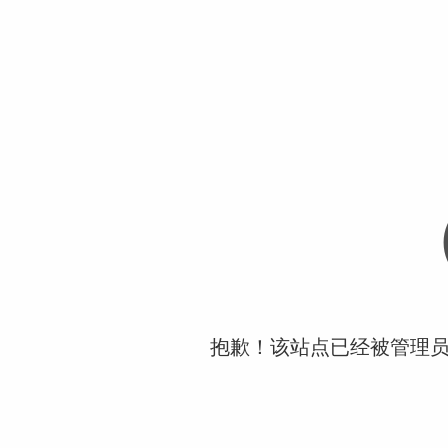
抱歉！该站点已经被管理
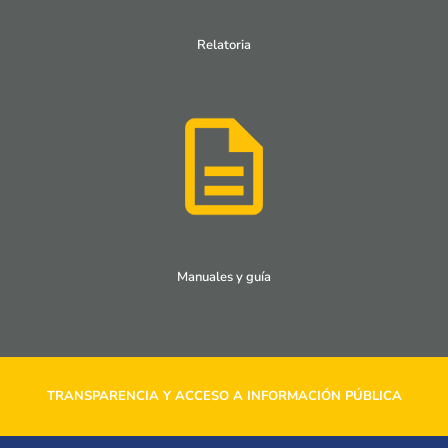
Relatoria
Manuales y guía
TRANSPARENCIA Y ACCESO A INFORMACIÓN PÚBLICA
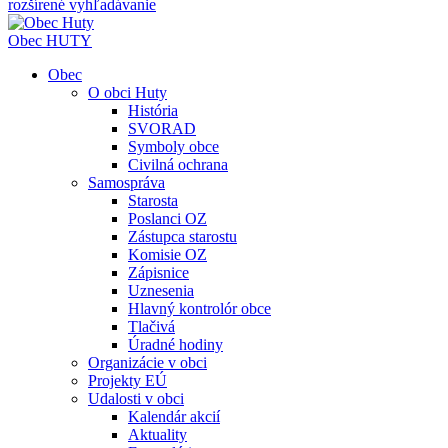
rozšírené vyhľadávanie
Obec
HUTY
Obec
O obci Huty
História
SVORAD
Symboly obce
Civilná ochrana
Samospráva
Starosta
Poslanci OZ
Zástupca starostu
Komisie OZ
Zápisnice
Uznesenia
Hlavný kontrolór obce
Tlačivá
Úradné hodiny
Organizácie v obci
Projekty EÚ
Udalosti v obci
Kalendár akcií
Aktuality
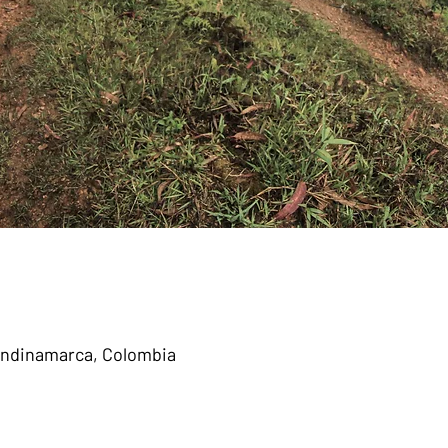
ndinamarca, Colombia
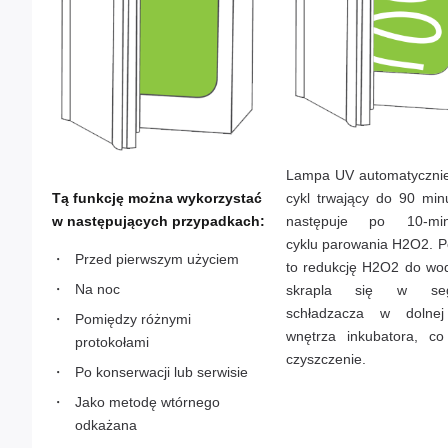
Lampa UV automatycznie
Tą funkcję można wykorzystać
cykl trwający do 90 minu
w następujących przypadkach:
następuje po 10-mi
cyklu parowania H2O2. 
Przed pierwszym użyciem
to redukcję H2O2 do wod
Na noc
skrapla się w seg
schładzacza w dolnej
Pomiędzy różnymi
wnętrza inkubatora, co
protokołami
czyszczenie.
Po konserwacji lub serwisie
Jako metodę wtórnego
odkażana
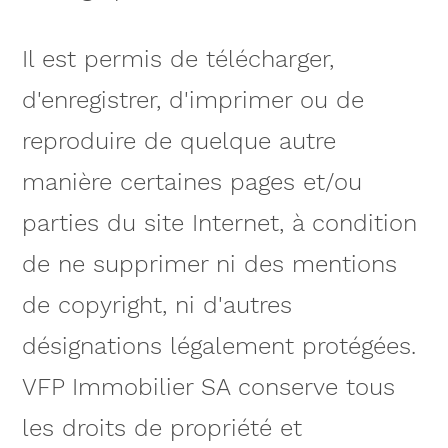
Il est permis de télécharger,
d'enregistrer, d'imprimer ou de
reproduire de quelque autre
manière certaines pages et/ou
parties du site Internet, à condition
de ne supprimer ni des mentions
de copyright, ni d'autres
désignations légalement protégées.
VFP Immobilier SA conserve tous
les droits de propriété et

********

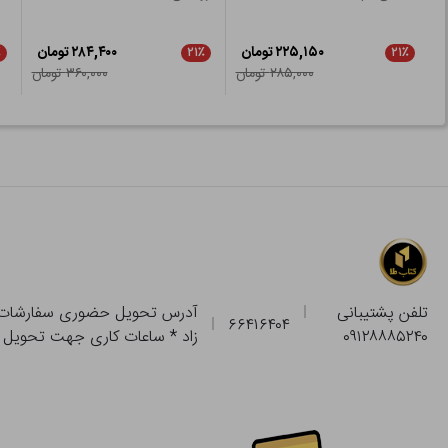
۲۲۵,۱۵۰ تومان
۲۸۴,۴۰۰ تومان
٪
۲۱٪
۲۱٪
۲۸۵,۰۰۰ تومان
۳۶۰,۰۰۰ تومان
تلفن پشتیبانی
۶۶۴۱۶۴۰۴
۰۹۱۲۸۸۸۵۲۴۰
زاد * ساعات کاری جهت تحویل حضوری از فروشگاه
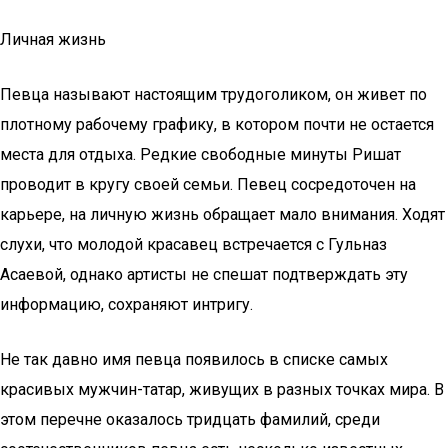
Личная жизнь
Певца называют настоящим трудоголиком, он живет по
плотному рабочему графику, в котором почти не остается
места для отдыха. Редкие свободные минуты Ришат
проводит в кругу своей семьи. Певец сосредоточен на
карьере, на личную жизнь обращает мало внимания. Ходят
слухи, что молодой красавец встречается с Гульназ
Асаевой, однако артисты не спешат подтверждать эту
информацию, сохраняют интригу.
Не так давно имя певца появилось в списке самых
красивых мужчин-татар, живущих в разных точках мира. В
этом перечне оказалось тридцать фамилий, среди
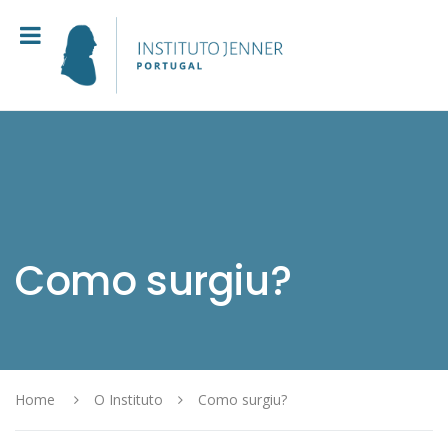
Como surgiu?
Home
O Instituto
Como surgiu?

********

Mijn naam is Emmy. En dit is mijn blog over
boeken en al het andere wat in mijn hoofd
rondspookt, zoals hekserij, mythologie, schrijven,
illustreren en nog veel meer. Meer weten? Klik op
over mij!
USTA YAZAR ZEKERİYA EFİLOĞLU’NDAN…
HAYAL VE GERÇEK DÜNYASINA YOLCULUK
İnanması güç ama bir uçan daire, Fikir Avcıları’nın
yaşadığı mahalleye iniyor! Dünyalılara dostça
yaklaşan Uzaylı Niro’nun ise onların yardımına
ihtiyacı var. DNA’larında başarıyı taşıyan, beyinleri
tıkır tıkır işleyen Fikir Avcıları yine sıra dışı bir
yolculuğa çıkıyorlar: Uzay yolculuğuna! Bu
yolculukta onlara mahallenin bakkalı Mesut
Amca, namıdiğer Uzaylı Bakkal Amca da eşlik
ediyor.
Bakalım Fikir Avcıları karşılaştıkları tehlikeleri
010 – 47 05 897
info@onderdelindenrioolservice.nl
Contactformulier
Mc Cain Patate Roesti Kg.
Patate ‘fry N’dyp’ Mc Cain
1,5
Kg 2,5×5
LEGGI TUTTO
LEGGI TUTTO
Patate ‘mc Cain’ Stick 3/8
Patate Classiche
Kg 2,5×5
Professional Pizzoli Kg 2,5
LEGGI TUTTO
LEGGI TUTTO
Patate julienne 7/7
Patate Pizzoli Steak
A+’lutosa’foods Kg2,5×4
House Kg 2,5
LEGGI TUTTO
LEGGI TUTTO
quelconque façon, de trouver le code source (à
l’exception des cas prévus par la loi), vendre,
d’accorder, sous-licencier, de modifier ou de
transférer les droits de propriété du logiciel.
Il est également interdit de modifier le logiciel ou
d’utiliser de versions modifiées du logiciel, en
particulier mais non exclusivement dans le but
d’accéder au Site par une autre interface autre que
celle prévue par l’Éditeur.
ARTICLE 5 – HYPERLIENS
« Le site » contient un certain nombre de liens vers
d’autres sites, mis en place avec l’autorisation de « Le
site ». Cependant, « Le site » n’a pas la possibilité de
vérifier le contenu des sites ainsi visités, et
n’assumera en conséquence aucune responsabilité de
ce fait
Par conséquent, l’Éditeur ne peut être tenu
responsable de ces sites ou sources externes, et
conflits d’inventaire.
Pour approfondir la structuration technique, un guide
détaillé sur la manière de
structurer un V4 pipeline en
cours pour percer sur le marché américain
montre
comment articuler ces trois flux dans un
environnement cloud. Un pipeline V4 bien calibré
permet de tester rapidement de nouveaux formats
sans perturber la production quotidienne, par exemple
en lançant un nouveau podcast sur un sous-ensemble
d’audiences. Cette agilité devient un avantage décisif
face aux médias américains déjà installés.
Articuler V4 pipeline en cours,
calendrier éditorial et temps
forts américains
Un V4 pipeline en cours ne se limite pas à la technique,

********

Lines with the word "over": copy each one from the data above.

Mijn naam is Emmy. En dit is mijn blog over
over mij!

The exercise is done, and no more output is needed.